Exercise brief »
Images stay out; everything else in the records is to be set down exactly.

Records to process »
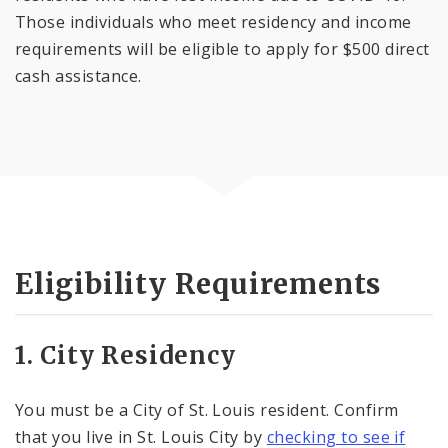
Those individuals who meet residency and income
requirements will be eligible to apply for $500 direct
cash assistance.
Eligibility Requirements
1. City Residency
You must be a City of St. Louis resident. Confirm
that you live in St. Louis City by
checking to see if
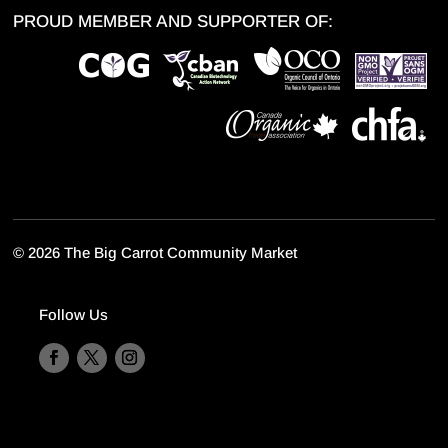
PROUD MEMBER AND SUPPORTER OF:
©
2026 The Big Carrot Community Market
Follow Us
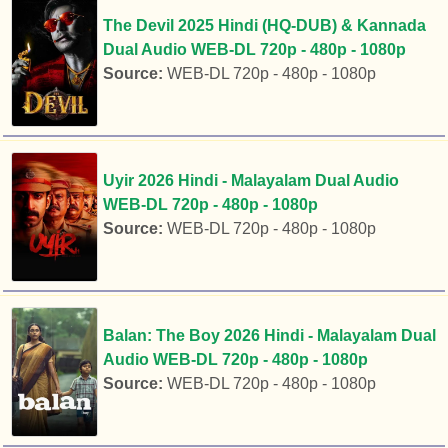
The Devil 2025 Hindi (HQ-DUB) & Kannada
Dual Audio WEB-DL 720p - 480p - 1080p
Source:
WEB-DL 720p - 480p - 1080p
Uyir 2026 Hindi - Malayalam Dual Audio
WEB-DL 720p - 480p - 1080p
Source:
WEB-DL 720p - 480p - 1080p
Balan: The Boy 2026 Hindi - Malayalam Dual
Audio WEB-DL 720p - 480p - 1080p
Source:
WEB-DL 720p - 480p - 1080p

Answer box »
Those individuals who meet residency and income
requirements will be eligible to apply for $500 direct
cash assistance.
Eligibility Requirements
1. City Residency
You must be a City of St. Louis resident. Confirm
that you live in St. Louis City by
checking to see if
PROUD MEMBER AND SUPPORTER OF:
©
2026 The Big Carrot Community Market
Follow Us
The Devil 2025 Hindi (HQ-DUB) & Kannada
Dual Audio WEB-DL 720p - 480p - 1080p
Source:
WEB-DL 720p - 480p - 1080p
Uyir 2026 Hindi - Malayalam Dual Audio
WEB-DL 720p - 480p - 1080p
Source:
WEB-DL 720p - 480p - 1080p
Balan: The Boy 2026 Hindi - Malayalam Dual
Audio WEB-DL 720p - 480p - 1080p
Source:
WEB-DL 720p - 480p - 1080p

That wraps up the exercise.